Where It Begins shows how ground-breaking Gottheil was and is to C-U music, and how part of it truly started with him.

The story of Josh Gottheil is also important because of Josh’s age. He did remarkable things as a teenager that many people couldn’t imagine doing at that age, and he was compelled to do them because of his passion for music, and for bringing good music to good people. This is a concept as old as music. People young, old, and everywhere in between can rock out to good tunes.

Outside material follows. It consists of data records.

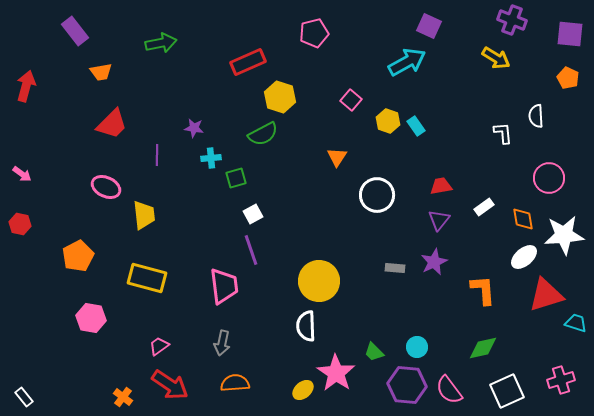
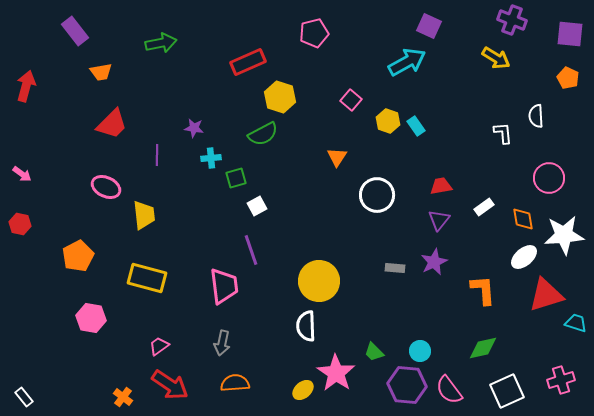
white square at (253, 214): moved 4 px right, 8 px up
cyan circle at (417, 347): moved 3 px right, 4 px down
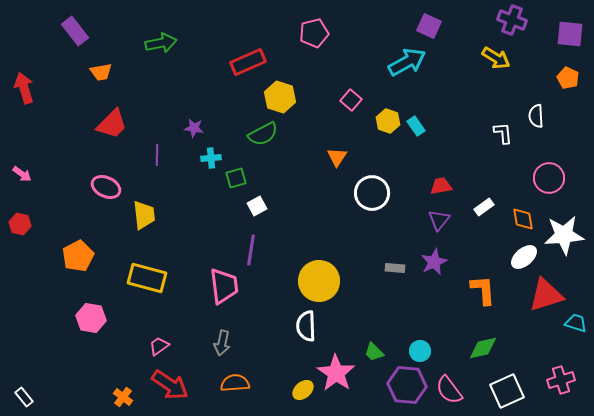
red arrow at (26, 86): moved 2 px left, 2 px down; rotated 32 degrees counterclockwise
white circle at (377, 195): moved 5 px left, 2 px up
purple line at (251, 250): rotated 28 degrees clockwise
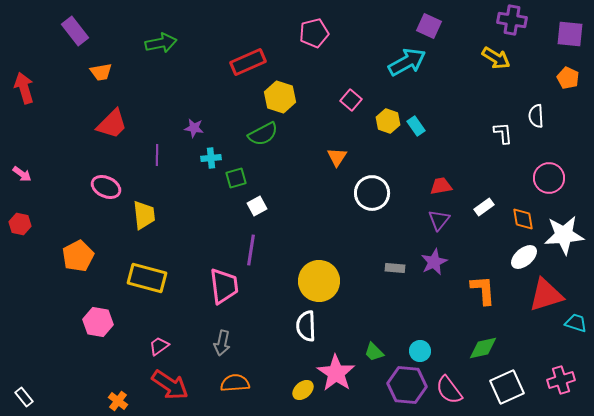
purple cross at (512, 20): rotated 12 degrees counterclockwise
pink hexagon at (91, 318): moved 7 px right, 4 px down
white square at (507, 391): moved 4 px up
orange cross at (123, 397): moved 5 px left, 4 px down
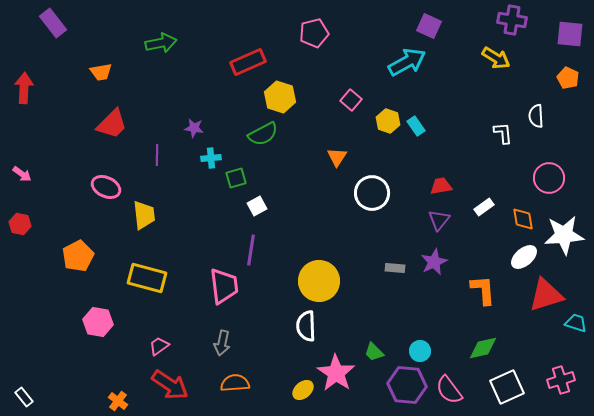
purple rectangle at (75, 31): moved 22 px left, 8 px up
red arrow at (24, 88): rotated 20 degrees clockwise
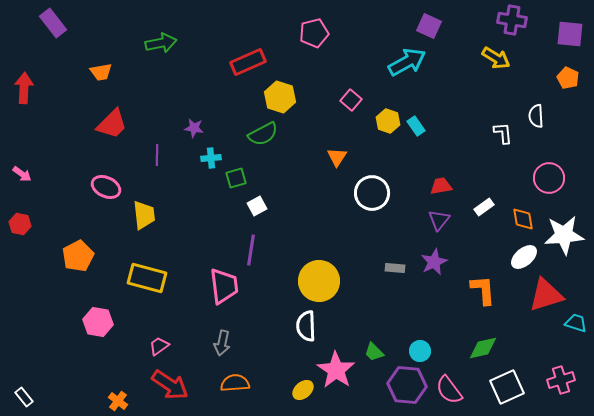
pink star at (336, 373): moved 3 px up
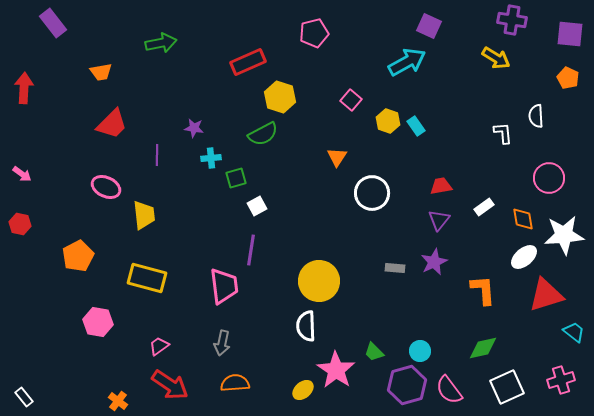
cyan trapezoid at (576, 323): moved 2 px left, 9 px down; rotated 20 degrees clockwise
purple hexagon at (407, 385): rotated 21 degrees counterclockwise
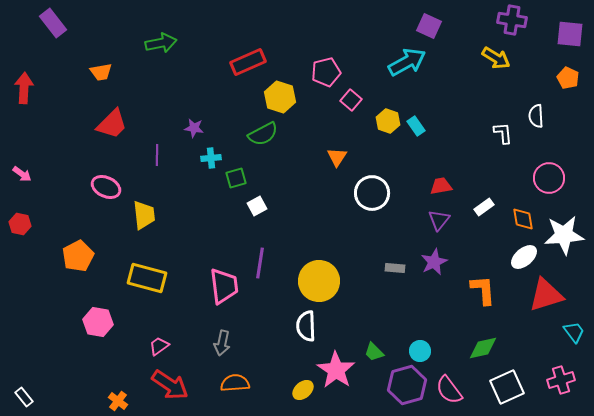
pink pentagon at (314, 33): moved 12 px right, 39 px down
purple line at (251, 250): moved 9 px right, 13 px down
cyan trapezoid at (574, 332): rotated 15 degrees clockwise
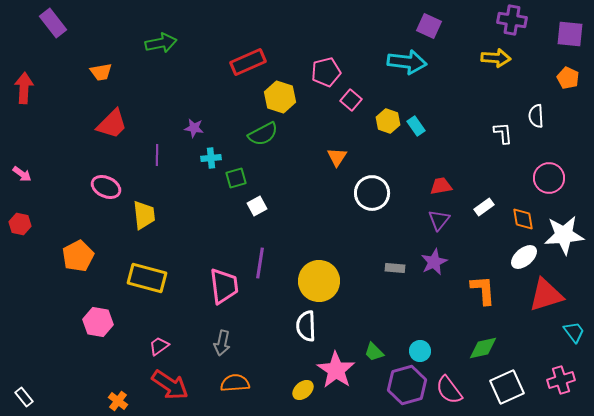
yellow arrow at (496, 58): rotated 28 degrees counterclockwise
cyan arrow at (407, 62): rotated 36 degrees clockwise
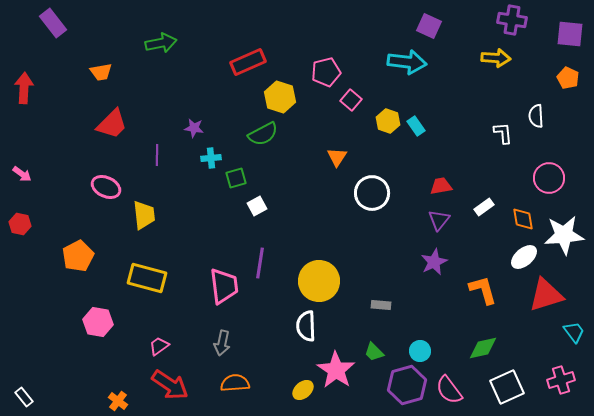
gray rectangle at (395, 268): moved 14 px left, 37 px down
orange L-shape at (483, 290): rotated 12 degrees counterclockwise
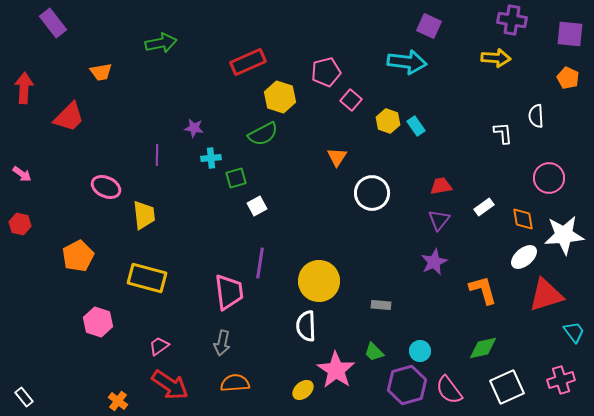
red trapezoid at (112, 124): moved 43 px left, 7 px up
pink trapezoid at (224, 286): moved 5 px right, 6 px down
pink hexagon at (98, 322): rotated 8 degrees clockwise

The eternal nature of fandom is also a key theme of Where It Begins. Isberg’s subject matter and timeline should imply his age, but they don’t. At some point while talking to him, I realized I was assuming that he had just been an insanely precocious kid. I got this impression because Isberg is exuberant, in the strictest sense, and people limit those qualities to the youngest of us. It’s a shame, and Isberg says he addresses this in his film – the concept of ageism in the music industry. Making a documentary gives new perspective on the passage of time. In spite of this, Isberg’s documentary really doesn’t seem to be about “the good old days.” He embraces the ebb and flow of it all, and welcomes the new generation of musicians and music fans.

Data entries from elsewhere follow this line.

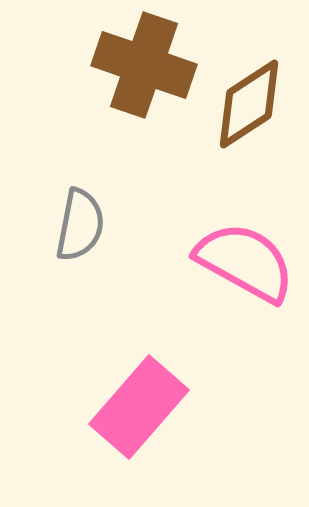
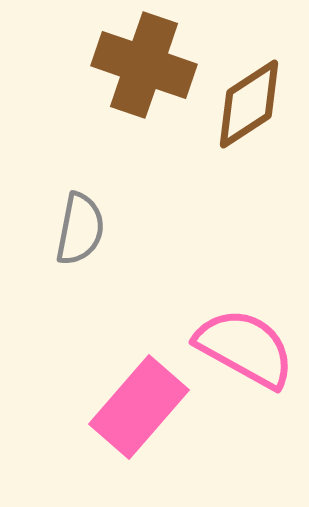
gray semicircle: moved 4 px down
pink semicircle: moved 86 px down
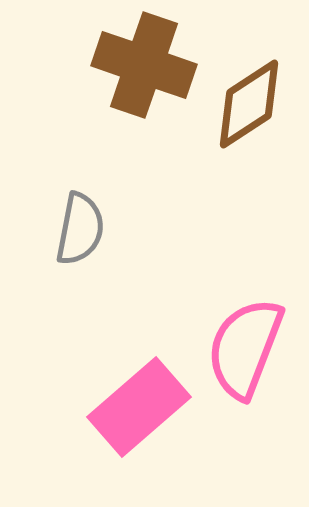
pink semicircle: rotated 98 degrees counterclockwise
pink rectangle: rotated 8 degrees clockwise
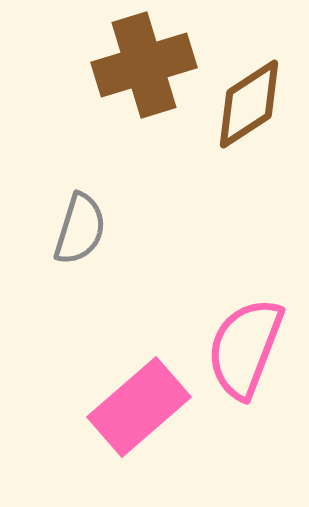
brown cross: rotated 36 degrees counterclockwise
gray semicircle: rotated 6 degrees clockwise
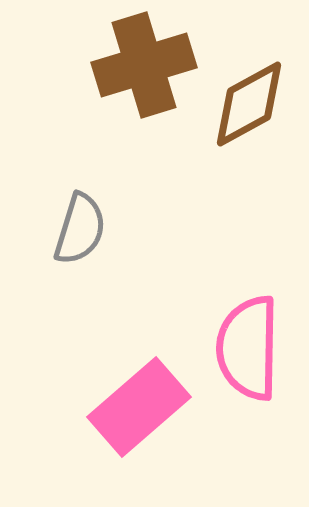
brown diamond: rotated 4 degrees clockwise
pink semicircle: moved 3 px right; rotated 20 degrees counterclockwise
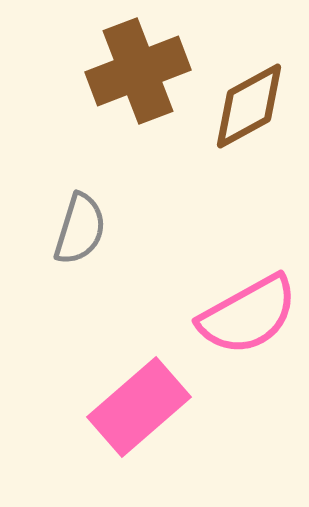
brown cross: moved 6 px left, 6 px down; rotated 4 degrees counterclockwise
brown diamond: moved 2 px down
pink semicircle: moved 33 px up; rotated 120 degrees counterclockwise
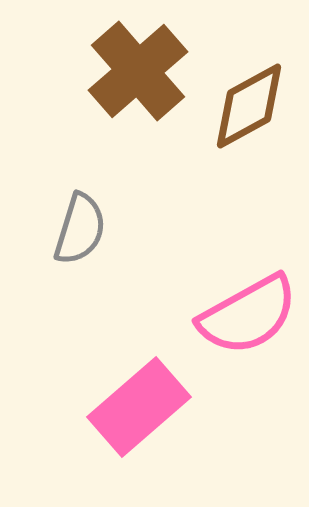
brown cross: rotated 20 degrees counterclockwise
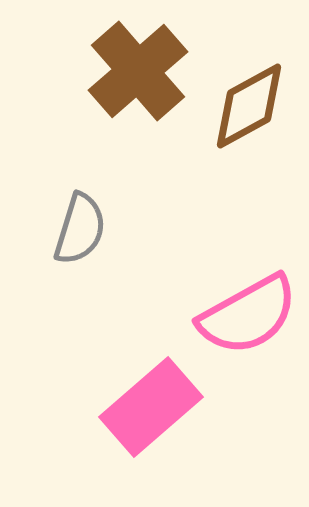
pink rectangle: moved 12 px right
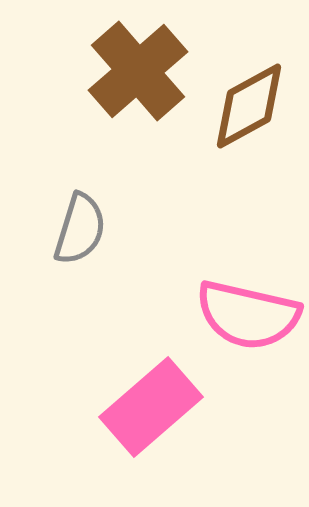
pink semicircle: rotated 42 degrees clockwise
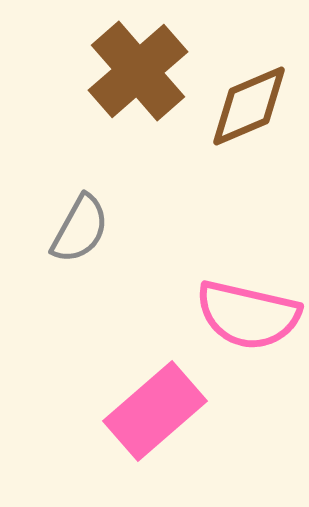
brown diamond: rotated 6 degrees clockwise
gray semicircle: rotated 12 degrees clockwise
pink rectangle: moved 4 px right, 4 px down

Isberg with his children, Eve and Finn, at Pens to Lens 2015

One of the most important parts of Where It Begins is its reference to Mabel’s, a bar that existed on Green Street in the spot that now houses Brother’s. Isberg described Mabel’s as “The cultural hub of the 80’s for the music scene in the area.” The place tended towards hosting rock, alternative, and punk acts. A fair amount of renowned and critically acclaimed artists within that wheelhouse played this venue: Pixies, Wilco, Husker Du, and the Smashing Pumpkins, to name just a few. The place was also frequented by local heroes such as Braid and Hum. The people that came together under that roof got to see the evolution of something amazing, and it’s clear that it was some kind of magical.

Martyrs at Mabel’s, back in the day

Saturday, August 13th, Mabel’s will ride again for one more evening. Isberg and some friends are taking over Brother’s for a show. Mabel’s Night will feature six bands, coming together to reminisce and rock the fuck out for a night in the spirit of things both old and new. The fun starts at 6 p.m. and tickets are $17 in advance/$20 at the door. Isberg will also be filming at the show for Where It Begins. And that means, my dear Chambana friend, that it is now YOUR chance to become a part of our music history.


SP: What do you want people to take away from the doc?

Isberg: Just to value each other, and value your community, and have some perspective on where this comes from. The best thing, ever, is to see friendships comes out of this.